Ketamine has been used in chronic pain management when dealing with conditions like cancer, neuropathic pain, phantom pain, complex regional pain syndrome, fibromyalgia, postherpetic neuralgia, sickle cell disease, and spinal injury degree of varying success.
According to a report by the U.S. National Library of Medicine, researchers have found evidence of some of ketamine’s benefits when treating chronic pain: “The anesthetic ketamine is used to treat various chronic pain syndromes, especially those that have a neuropathic component. Low-dose ketamine produces strong analgesia in neuropathic pain states, presumably by inhibiting the N-methyl-D-aspartate receptor. However, other mechanisms are possibly involved, including enhancement of descending inhibition and anti-inflammatory effects at central sites. Current data on short-term infusions indicate that ketamine produces potent analgesia during administration only. In contrast, three studies on the effect of prolonged infusion (4-14 days) show long-term analgesic effects up to 3 months following infusion.”
The same report said further testing is required to determine ketamine’s efficacy.
One report by the U.S. National Institutes of Health concluded: “There is good evidence that ketamine in the perioperative setting reduces pain scores and opioid requirements. Adverse effects are mild or absent, and perioperative ketamine may decrease postoperative nausea and vomiting. It seems most beneficial for surgery associated with high levels of postoperative pain.”
Diagnosis & Treatment
Your healthcare provider may perform a physical examination and recommend tests to uncover the cause of your pain. You may undergo the following tests:
- Blood tests.
- Electromyography to test muscle activity.

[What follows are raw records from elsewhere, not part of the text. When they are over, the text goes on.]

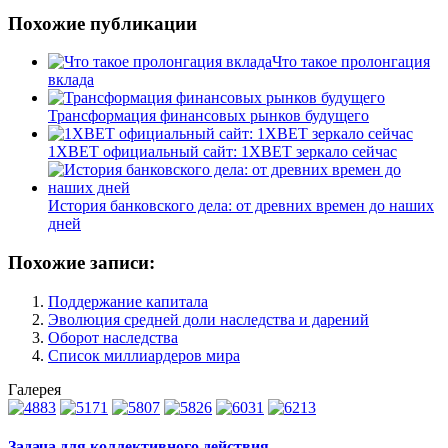
Похожие публикации
Что такое пролонгация
вклада
Трансформация финансовых рынков будущего
1XBET официальный сайт: 1XBET зеркало сейчас
История банковского дела: от древних времен до наших
дней
Похожие записи:
Поддержание капитала
Эволюция средней доли наследства и дарений
Оборот наследства
Список миллиардеров мира
Галерея
Задача для коллективного действия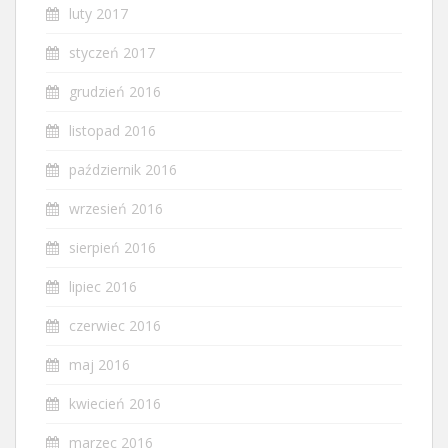
luty 2017
styczeń 2017
grudzień 2016
listopad 2016
październik 2016
wrzesień 2016
sierpień 2016
lipiec 2016
czerwiec 2016
maj 2016
kwiecień 2016
marzec 2016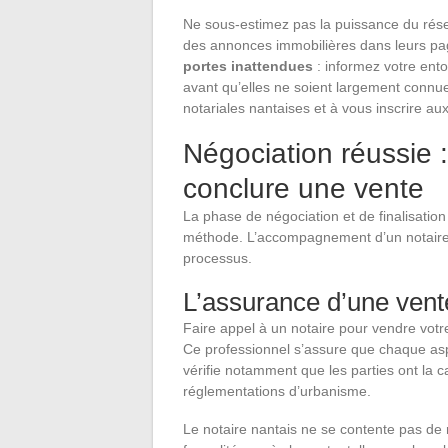
Ne sous-estimez pas la puissance du résea
des annonces immobilières dans leurs p
portes inattendues
: informez votre ento
avant qu’elles ne soient largement connu
notariales nantaises et à vous inscrire au
Négociation réussie 
conclure une vente
La phase de négociation et de finalisation
méthode. L’accompagnement d’un notaire pe
processus.
L’assurance d’une vent
Faire appel à un notaire pour vendre votre
Ce professionnel s’assure que chaque aspec
vérifie notamment que les parties ont la c
réglementations d’urbanisme.
Le notaire nantais ne se contente pas de 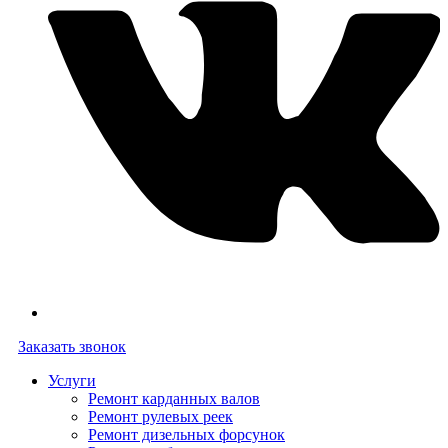
Заказать звонок
Услуги
Ремонт карданных валов
Ремонт рулевых реек
Ремонт дизельных форсунок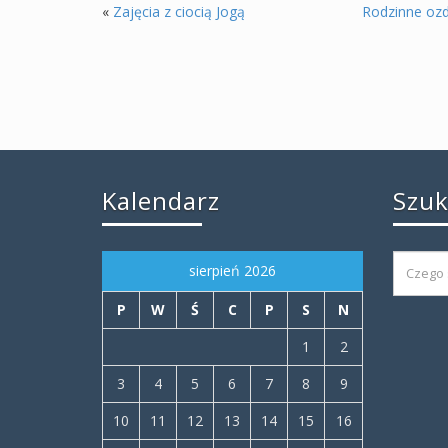
«
Zajęcia z ciocią Jogą
Rodzinne ozd
Kalendarz
Szu
sierpień 2026
P
W
Ś
C
P
S
N
1
2
3
4
5
6
7
8
9
10
11
12
13
14
15
16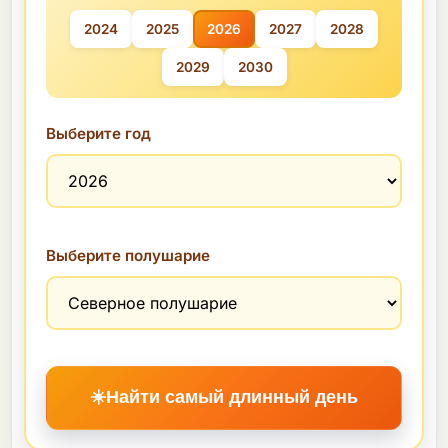
2024
2025
2026
2027
2028
2029
2030
Выберите год
Выберите полушарие
☀️
Найти самый длинный день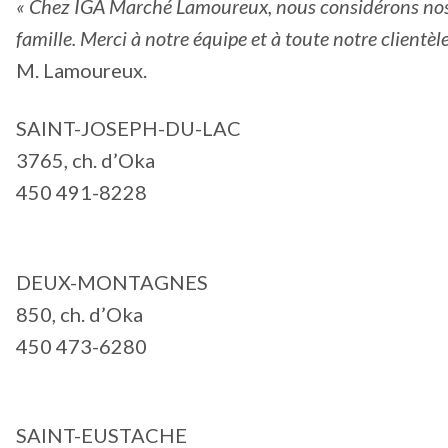
« Chez IGA Marché Lamoureux, nous considérons no
famille. Merci à notre équipe et à toute notre clientèle
M. Lamoureux.
SAINT-JOSEPH-DU-LAC
3765, ch. d’Oka
450 491-8228
DEUX-MONTAGNES
850, ch. d’Oka
450 473-6280
SAINT-EUSTACHE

- Imaging tests, such as X-rays and MRI.
- Nerve conduction studies to see if your nerves are reacting properly.
- Reflex and balance tests.
- Spinal fluid tests.
- Urine tests.
Depending on your symptoms, health, and medical history, you also may be referred to a mental healthcare specialist for further diagnosis. Sometimes there’s a psychological component to physical pain, which can help inform treatment options.
Treatment may involve different therapy, medicine, or ketamine therapy.
Final Thoughts
If you think you suffer from chronic pain, it’s essential to see your healthcare specialist for diagnosis and to begin treatment. An integrative approach may be your first step in managing pain symptoms, and ketamine could be part of that treatment plan.